Python class
TextContext
TextContext
class max.pipelines.TextContext(*, max_length, tokens, request_id=<factory>, eos_tracker=<factory>, log_probabilities=0, log_probabilities_echo=False, ignore_eos=False, json_schema=None, sampling_params=<factory>, model_name='', _matcher=None, status=GenerationStatus.ACTIVE, _log_probabilities_data=<factory>, _is_initial_prompt=True, _draft_offset=0, _spec_decoding_state=None, target_endpoint=None, external_block_metadata=None, cached_prefix_length=None)
Bases: object
A base class for model context, specifically for Text model variants.
This class manages the state and processing of text generation, including token management, caching, and generation parameters.
-
Parameters:
-
- max_length (int) – Maximum allowed length of the generated sequence
- tokens (TokenBuffer) – NumPy array containing the token IDs
- request_id (RequestID) – A unique identifier for this sequence.

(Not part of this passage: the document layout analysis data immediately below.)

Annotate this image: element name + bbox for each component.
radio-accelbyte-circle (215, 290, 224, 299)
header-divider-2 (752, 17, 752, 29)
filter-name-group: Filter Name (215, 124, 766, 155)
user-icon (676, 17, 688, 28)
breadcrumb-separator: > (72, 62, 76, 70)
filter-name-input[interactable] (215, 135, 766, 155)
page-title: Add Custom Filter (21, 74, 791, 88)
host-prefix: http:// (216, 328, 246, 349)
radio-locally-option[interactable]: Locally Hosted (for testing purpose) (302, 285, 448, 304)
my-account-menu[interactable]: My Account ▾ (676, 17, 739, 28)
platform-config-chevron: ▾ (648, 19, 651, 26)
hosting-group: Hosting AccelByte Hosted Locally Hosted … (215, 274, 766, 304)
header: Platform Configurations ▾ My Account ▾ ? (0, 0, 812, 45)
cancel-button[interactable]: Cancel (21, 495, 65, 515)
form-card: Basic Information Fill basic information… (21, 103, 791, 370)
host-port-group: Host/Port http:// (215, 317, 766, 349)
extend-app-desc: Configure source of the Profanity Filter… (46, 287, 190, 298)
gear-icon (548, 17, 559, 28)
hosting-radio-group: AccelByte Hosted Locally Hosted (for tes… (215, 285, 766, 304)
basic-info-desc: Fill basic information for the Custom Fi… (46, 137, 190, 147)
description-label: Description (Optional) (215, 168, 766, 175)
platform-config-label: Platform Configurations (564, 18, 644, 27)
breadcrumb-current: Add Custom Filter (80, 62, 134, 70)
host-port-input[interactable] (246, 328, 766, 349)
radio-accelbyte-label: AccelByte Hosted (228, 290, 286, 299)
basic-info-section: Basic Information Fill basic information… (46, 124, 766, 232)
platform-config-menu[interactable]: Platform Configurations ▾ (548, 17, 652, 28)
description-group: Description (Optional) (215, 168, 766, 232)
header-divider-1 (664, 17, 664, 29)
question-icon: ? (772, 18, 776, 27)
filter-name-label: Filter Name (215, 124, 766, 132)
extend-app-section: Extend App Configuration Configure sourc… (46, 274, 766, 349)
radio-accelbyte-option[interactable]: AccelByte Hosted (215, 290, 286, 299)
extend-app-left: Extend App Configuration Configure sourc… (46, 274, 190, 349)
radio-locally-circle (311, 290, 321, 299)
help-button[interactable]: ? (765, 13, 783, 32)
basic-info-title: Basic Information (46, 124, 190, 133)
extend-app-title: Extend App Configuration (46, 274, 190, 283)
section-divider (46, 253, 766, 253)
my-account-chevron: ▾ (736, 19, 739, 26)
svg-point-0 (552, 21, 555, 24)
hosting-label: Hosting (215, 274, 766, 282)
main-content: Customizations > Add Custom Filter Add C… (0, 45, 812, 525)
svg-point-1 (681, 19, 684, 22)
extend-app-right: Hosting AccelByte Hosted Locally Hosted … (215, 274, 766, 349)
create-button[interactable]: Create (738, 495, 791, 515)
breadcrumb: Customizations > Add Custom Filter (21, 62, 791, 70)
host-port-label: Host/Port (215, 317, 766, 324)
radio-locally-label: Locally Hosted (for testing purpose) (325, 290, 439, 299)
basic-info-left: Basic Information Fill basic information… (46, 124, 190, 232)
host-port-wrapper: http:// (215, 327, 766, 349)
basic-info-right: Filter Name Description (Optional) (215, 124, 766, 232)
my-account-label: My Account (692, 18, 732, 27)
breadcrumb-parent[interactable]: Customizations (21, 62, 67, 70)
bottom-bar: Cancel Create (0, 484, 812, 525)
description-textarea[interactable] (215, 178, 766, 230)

- eos_tracker (EOSTracker) – holds EOS config and performs checks for EOS conditions
- log_probabilities (int) – Whether to return token log probabilities
- log_probabilities_echo (bool) – Whether to return log probabilities for prompt tokens
- ignore_eos (bool) – Whether to ignore end of sequence tokens and continue generating
- json_schema (str | None) – Optional JSON schema for structured output
- sampling_params (SamplingParams) – Parameters controlling the token sampling strategy
- model_name (str)
- _matcher (Any | None)
- status (GenerationStatus)
- _log_probabilities_data (dict[int, LogProbabilities]) – Token log probabilities data
- _is_initial_prompt (bool) – Whether this is the initial prompt encoding
- _draft_offset (int) – Offset for draft decoding
- _spec_decoding_state (SpecDecodingState | None) – Optional per-request speculative decoding state
- target_endpoint (str | None) – Optional target endpoint identifier for routing requests
- external_block_metadata (Any)
- cached_prefix_length (int | None)
advance_fsm()
advance_fsm(token)
Advance the FSM matcher state by one token.
This method advances only the FSM state for constrained decoding.

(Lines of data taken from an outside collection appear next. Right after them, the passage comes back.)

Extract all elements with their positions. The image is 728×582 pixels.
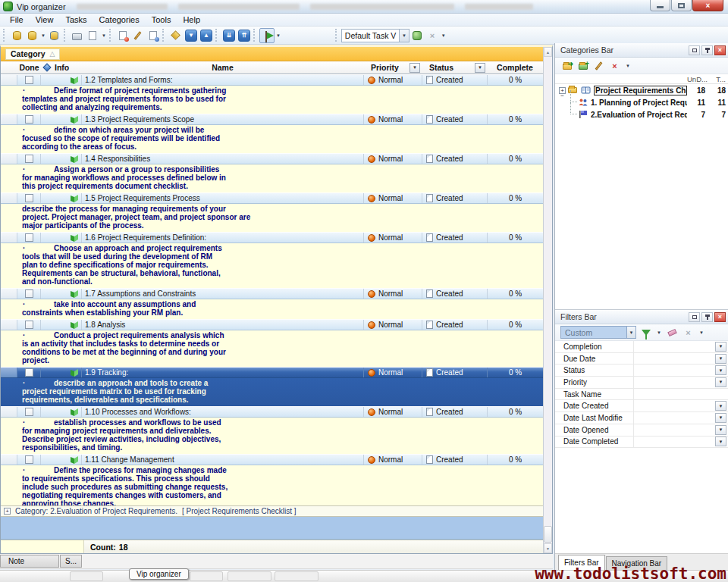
open-database-button[interactable] <box>24 28 39 43</box>
collapse-tree-icon[interactable]: − <box>559 87 566 94</box>
save-database-button[interactable] <box>47 28 62 43</box>
priority-filter-dropdown-icon[interactable]: ▼ <box>410 63 420 73</box>
new-subcategory-button[interactable]: + <box>576 60 589 72</box>
filter-dropdown-icon[interactable]: ▼ <box>715 436 726 446</box>
task-name[interactable]: 1.7 Assumptions and Constraints <box>82 289 363 299</box>
task-priority-cell[interactable]: Normal <box>363 289 422 299</box>
info-column-header[interactable]: Info <box>53 63 82 72</box>
filter-preset-combo[interactable]: Custom ▼ <box>560 326 636 339</box>
new-database-button[interactable] <box>9 28 24 43</box>
done-checkbox[interactable] <box>25 368 33 377</box>
move-down-button[interactable]: ▼ <box>184 28 199 43</box>
task-status-cell[interactable]: Created <box>422 233 487 242</box>
done-checkbox[interactable] <box>25 115 33 124</box>
filter-dropdown-icon[interactable]: ▼ <box>715 377 726 387</box>
move-bottom-button[interactable]: ⇊ <box>221 28 237 43</box>
category-label[interactable]: Project Requirements Checklis <box>594 86 687 95</box>
priority-column-header[interactable]: Priority ▼ <box>363 63 422 73</box>
category-tree-row[interactable]: 2.Evaluation of Project Requir 7 7 <box>555 108 728 120</box>
group-by-chip[interactable]: Category △ <box>5 48 60 60</box>
task-row[interactable]: 1.9 Tracking: Normal Created 0 % <box>1 367 543 378</box>
name-column-header[interactable]: Name <box>82 63 363 72</box>
task-priority-cell[interactable]: Normal <box>363 193 422 203</box>
task-priority-cell[interactable]: Normal <box>363 368 422 377</box>
maximize-button[interactable] <box>671 0 692 11</box>
category-label[interactable]: 2.Evaluation of Project Requir <box>591 111 687 119</box>
complete-column-header[interactable]: Complete <box>487 63 543 72</box>
task-priority-cell[interactable]: Normal <box>363 233 422 242</box>
note-tab[interactable]: Note <box>0 555 59 568</box>
new-task-button[interactable] <box>115 28 130 43</box>
new-category-button[interactable]: ➜ <box>560 60 573 72</box>
filter-dropdown-icon[interactable]: ▼ <box>715 425 726 435</box>
delete-category-button[interactable]: × <box>608 60 621 72</box>
task-row[interactable]: 1.3 Project Requirements Scope Normal Cr… <box>1 114 543 125</box>
task-status-cell[interactable]: Created <box>422 368 487 377</box>
task-status-cell[interactable]: Created <box>422 193 487 203</box>
task-name[interactable]: 1.5 Project Requirements Process <box>82 193 363 203</box>
task-status-cell[interactable]: Created <box>422 407 487 417</box>
task-priority-cell[interactable]: Normal <box>363 320 422 330</box>
filter-dropdown-icon[interactable]: ▼ <box>715 413 726 423</box>
task-description-row[interactable]: Define format of project requirements ga… <box>1 86 543 114</box>
category-tree-row[interactable]: − Project Requirements Checklis 18 18 <box>555 84 728 96</box>
categories-pin-button[interactable] <box>701 45 713 55</box>
menu-tasks[interactable]: Tasks <box>59 14 93 25</box>
vertical-scrollbar[interactable]: ▲ ▼ <box>544 47 552 553</box>
menu-categories[interactable]: Categories <box>93 14 146 25</box>
print-preview-caret-icon[interactable]: ▼ <box>102 33 106 38</box>
task-description-row[interactable]: describe an approach and tools to create… <box>1 378 543 406</box>
done-column-header[interactable]: Done <box>17 63 41 72</box>
done-cell[interactable] <box>17 368 41 377</box>
menu-help[interactable]: Help <box>177 14 206 25</box>
done-cell[interactable] <box>17 233 41 242</box>
expand-group-icon[interactable] <box>4 508 11 515</box>
filter-preset-dropdown-icon[interactable]: ▼ <box>626 327 635 338</box>
close-button[interactable]: × <box>692 0 723 11</box>
done-checkbox[interactable] <box>25 289 33 298</box>
task-description-row[interactable]: Assign a person or a group to responsibi… <box>1 164 543 192</box>
done-cell[interactable] <box>17 289 41 299</box>
done-checkbox[interactable] <box>25 76 33 84</box>
task-name[interactable]: 1.2 Templates and Forms: <box>82 75 363 85</box>
edit-category-button[interactable] <box>592 60 605 72</box>
done-checkbox[interactable] <box>25 455 33 464</box>
menu-file[interactable]: File <box>4 14 30 25</box>
task-row[interactable]: 1.11 Change Management Normal Created 0 … <box>1 454 543 465</box>
task-row[interactable]: 1.4 Responsibilities Normal Created 0 % <box>1 153 543 164</box>
task-description-row[interactable]: Conduct a project requirements analysis … <box>1 330 543 367</box>
task-status-cell[interactable]: Created <box>422 75 487 85</box>
filters-pin-button[interactable] <box>701 312 713 322</box>
task-description-row[interactable]: Define the process for managing changes … <box>1 465 543 505</box>
done-checkbox[interactable] <box>25 155 33 163</box>
clear-view-button[interactable]: × <box>425 28 440 43</box>
done-cell[interactable] <box>17 75 41 85</box>
apply-filter-caret-icon[interactable]: ▼ <box>657 330 661 335</box>
done-cell[interactable] <box>17 193 41 203</box>
task-view-caret-icon[interactable]: ▼ <box>276 33 281 38</box>
menu-view[interactable]: View <box>30 14 60 25</box>
task-description-row[interactable]: Choose an approach and project requireme… <box>1 243 543 288</box>
task-row[interactable]: 1.6 Project Requirements Definition: Nor… <box>1 232 543 243</box>
task-status-cell[interactable]: Created <box>422 320 487 330</box>
filters-close-button[interactable]: × <box>714 312 726 322</box>
task-row[interactable]: 1.2 Templates and Forms: Normal Created … <box>1 74 543 86</box>
task-row[interactable]: 1.5 Project Requirements Process Normal … <box>1 192 543 204</box>
done-cell[interactable] <box>17 154 41 164</box>
task-name[interactable]: 1.9 Tracking: <box>82 368 363 377</box>
scrollbar-thumb[interactable] <box>544 526 552 543</box>
categories-toolbar-caret-icon[interactable]: ▼ <box>626 64 630 68</box>
task-priority-cell[interactable]: Normal <box>363 154 422 164</box>
filter-dropdown-icon[interactable]: ▼ <box>715 342 726 352</box>
undone-column-header[interactable]: UnD... <box>687 75 708 83</box>
task-description-row[interactable]: take into account any assumptions and co… <box>1 299 543 319</box>
scroll-down-icon[interactable]: ▼ <box>544 543 552 553</box>
task-name[interactable]: 1.3 Project Requirements Scope <box>82 114 363 124</box>
task-row[interactable]: 1.7 Assumptions and Constraints Normal C… <box>1 288 543 299</box>
task-name[interactable]: 1.4 Responsibilities <box>82 154 363 164</box>
print-preview-button[interactable] <box>85 28 100 43</box>
apply-view-button[interactable] <box>410 28 425 43</box>
task-description-row[interactable]: describe the process for managing requir… <box>1 204 543 232</box>
print-button[interactable] <box>70 28 85 43</box>
menu-tools[interactable]: Tools <box>146 14 177 25</box>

It does NOT modify the token buffer. Use advance_token_buffer()
separately if token buffer advancement is needed, or use update()

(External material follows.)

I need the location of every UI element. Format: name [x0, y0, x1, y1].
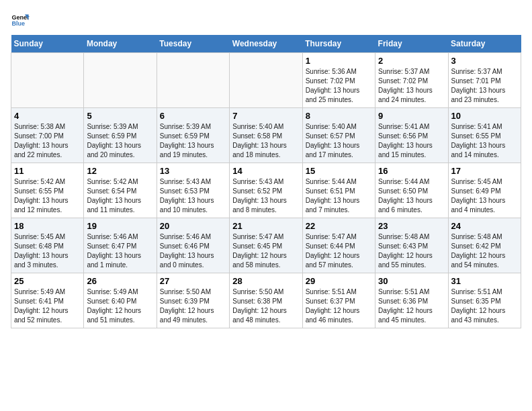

for the common case of advancing both together.
-
Parameters:
-
token (int) – The token to consume in the FSM.
-
Returns:
-
True if the token was accepted by the matcher, False if no matcher is present.
-
Raises:
-
AssertionError – If the matcher rejects the token, indicating a mismatch between the bitmask and FSM state.
-
Return type:
advance_token_buffer()
advance_token_buffer(new_token, log_probabilities=None, mark_previous_as_processed=True)
Advance the token buffer without touching FSM state.
This method handles token buffer mutations including:
- Chunked prefill advancement
- Log probability storage
- Token buffer advancement
- EOS/max-length status updates
It does NOT advance the FSM matcher. Use advance_fsm() separately
if FSM advancement is needed, or use update() for the common case
of advancing both together.
-
Parameters:
-
- new_token (int) – The token to append to the buffer.
- log_probabilities (LogProbabilities | None) – Optional log probabilities for this token.
- mark_previous_as_processed (bool) – If True, mark previous tokens as processed (standard behavior). If False, keep them unprocessed so they’re returned to the user (used for jump-ahead tokens).
-
Return type:
-
None
apply_processing_offset()
apply_processing_offset(offset)
Applies a processing offset to the token buffer.
-
Parameters:
-
offset (int)
-
Return type:
-
None
cached_prefix_length
How many prompt tokens were served from the KV prefix cache.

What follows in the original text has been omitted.